[Records from a data collection]
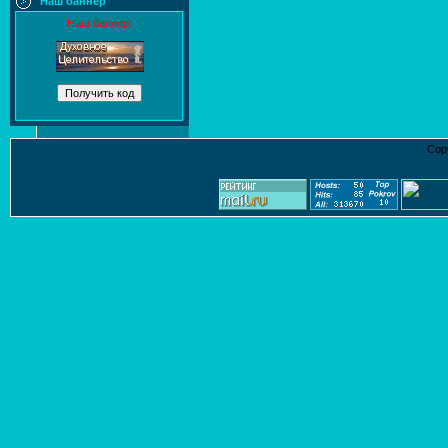
Наш баннер
Наш баннер:
Cop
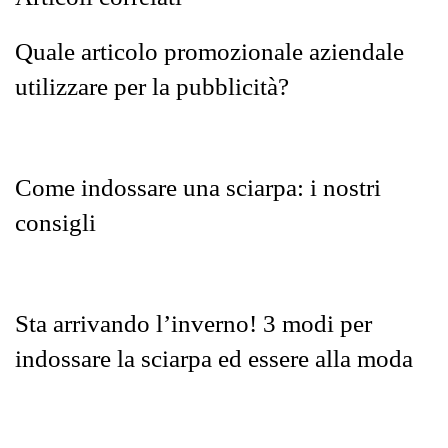
Quale articolo promozionale aziendale
utilizzare per la pubblicità?
Come indossare una sciarpa: i nostri
consigli
Sta arrivando l’inverno! 3 modi per
indossare la sciarpa ed essere alla moda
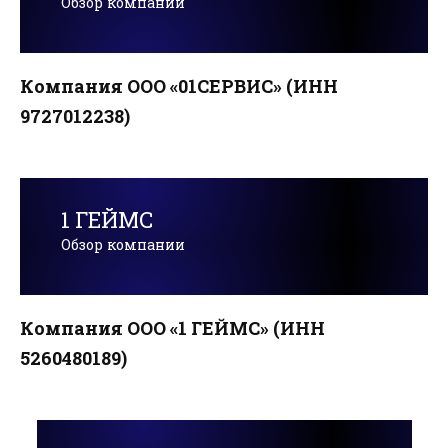
Обзор компании
Компания ООО «01СЕРВИС» (ИНН
9727012238)
1 ГЕЙМС
Обзор компании
Компания ООО «1 ГЕЙМС» (ИНН
5260480189)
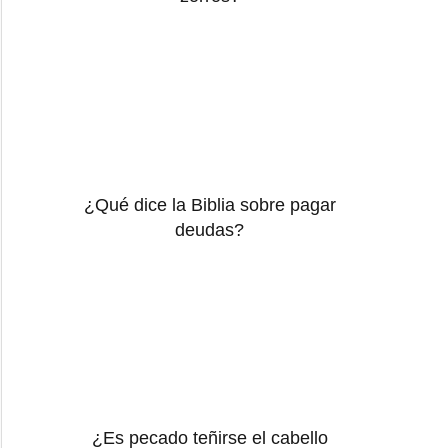
¿Qué dice la Biblia sobre pagar
deudas?
¿Es pecado teñirse el cabello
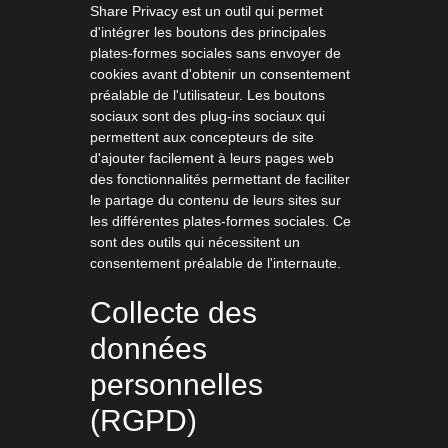
Share Privacy est un outil qui permet
d'intégrer les boutons des principales
plates-formes sociales sans envoyer de
cookies avant d'obtenir un consentement
préalable de l'utilisateur. Les boutons
sociaux sont des plug-ins sociaux qui
permettent aux concepteurs de site
d'ajouter facilement à leurs pages web
des fonctionnalités permettant de faciliter
le partage du contenu de leurs sites sur
les différentes plates-formes sociales. Ce
sont des outils qui nécessitent un
consentement préalable de l'internaute.
Collecte des
données
personnelles
(RGPD)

= WHAT THIS TASK INVOLVES =
In case the records contain pictures, keep those out and repeat the rest exactly.

= RESPONSE TO THE EXERCISE =
Наш баннер
Наш баннер:
Cop
Quale articolo promozionale aziendale
utilizzare per la pubblicità?
Come indossare una sciarpa: i nostri
consigli
Sta arrivando l’inverno! 3 modi per
indossare la sciarpa ed essere alla moda
Обзор компании
Компания ООО «01СЕРВИС» (ИНН
9727012238)
1 ГЕЙМС
Обзор компании
Компания ООО «1 ГЕЙМС» (ИНН
5260480189)
¿Qué dice la Biblia sobre pagar
deudas?
¿Es pecado teñirse el cabello
Share Privacy est un outil qui permet
d'intégrer les boutons des principales
plates-formes sociales sans envoyer de
cookies avant d'obtenir un consentement
préalable de l'utilisateur. Les boutons
sociaux sont des plug-ins sociaux qui
permettent aux concepteurs de site
d'ajouter facilement à leurs pages web
des fonctionnalités permettant de faciliter
le partage du contenu de leurs sites sur
les différentes plates-formes sociales. Ce
sont des outils qui nécessitent un
consentement préalable de l'internaute.
Collecte des
données
personnelles
(RGPD)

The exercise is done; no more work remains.